SITE-SPECIFIC REGULATION IN THE KIDNEY OF ENDOTHELIN AND ITS RECEPTOR SUBTYPES BY CYCLOSPORINE

Endothelin (Et) has been suggested by us and others to play a role in glomerular dysfunction that characterizes cyclosporine (Cs)-associated nephrotoxicity. Since Et exerts its actions through at least two receptor subtypes, and because these receptor subtypes have particular distributions in the renal parenchyma, we investigated changes in mRNA expression for Et and its receptor subtypes in glomeruli and medulla of rats treated with Cs. Polymerase chain reaction coupled with reverse transcription (RT-PCR) method was used to assess prepro-Et-1, type A (EtA) and type B (EtB) receptor mRNA at 1, 3, 6, and 24 hours after Cs (20 mg/kg body wt i.v.). Results were normalized to the expression of beta-actin as an internal standard. Compared with control rats, glomerular mRNA expression for prepro-Et-1 was not affected by Cs. Similarly, Cs did not significantly change the glomerular mRNA expression of either EtA or EtB receptor subtypes.

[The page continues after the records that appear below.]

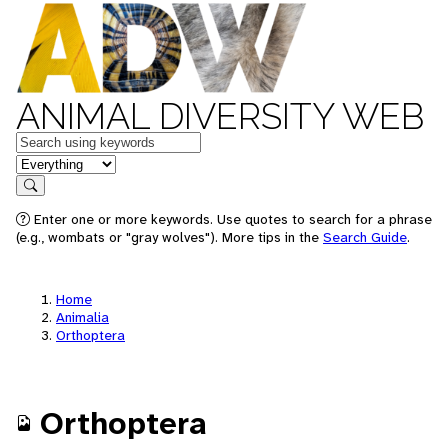
ANIMAL DIVERSITY WEB
Keywords
in feature
Search
Enter one or more keywords. Use quotes to search for a phrase
(e.g., wombats or "gray wolves"). More tips in the
Search Guide
.
Home
Animalia
Orthoptera
Orthoptera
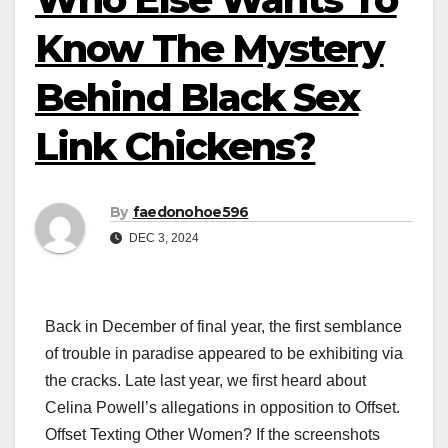
Know The Mystery
Behind Black Sex
Link Chickens?
By
faedonohoe596
DEC 3, 2024
Back in December of final year, the first semblance
of trouble in paradise appeared to be exhibiting via
the cracks. Late last year, we first heard about
Celina Powell’s allegations in opposition to Offset.
Offset Texting Other Women? If the screenshots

By contrast, in the medulla there was a marked and persistent increase in the expression for prepro-Et-I and the EtB receptor subtype: prepro-Et-1 at 1, 3, 6, and 24 hours was 336 +/- 61, 295 +/- 65, 339 +/- 73, 440 +/- 123% of controls, respectively (P < 0.05 compared with controls at each time point). The EtB receptor mRNA at 1, 3, 6, 24 hours was 164 +/- 22, 157 +/- 15, 148 +/- 14, 116 +/- 18% (compared with controls, P < 0.01 at 3 hr and P < 0.05 at 1 and 6 hr), while the mRNA expression for EtA was not affected by Cs treatment. These results demonstrate that, in vivo, Cs selectively modulates renal mRNA expression for Et peptide and one of its receptor subtypes. Furthermore, the modulation is site specific. These changes are most conspicuous in the renal medulla, such that mRNA expression for prepro-Et-1 and EtB increases and remains elevated for at least six hours after Cs administration. These alterations may contribute to the vasospastic as well as proliferative abnormalities which characterize Cs nephrotoxicity.